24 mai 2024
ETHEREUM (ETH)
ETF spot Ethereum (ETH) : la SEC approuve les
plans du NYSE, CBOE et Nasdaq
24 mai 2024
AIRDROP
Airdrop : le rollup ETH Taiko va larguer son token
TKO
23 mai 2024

☆ ☆ ☆ ☆

*What is required*. Everything in the data must be repeated exactly; leave no line out.

*Task solution*.
24 mai 2024
ETHEREUM (ETH)
ETF spot Ethereum (ETH) : la SEC approuve les
plans du NYSE, CBOE et Nasdaq
24 mai 2024
AIRDROP
Airdrop : le rollup ETH Taiko va larguer son token
TKO
23 mai 2024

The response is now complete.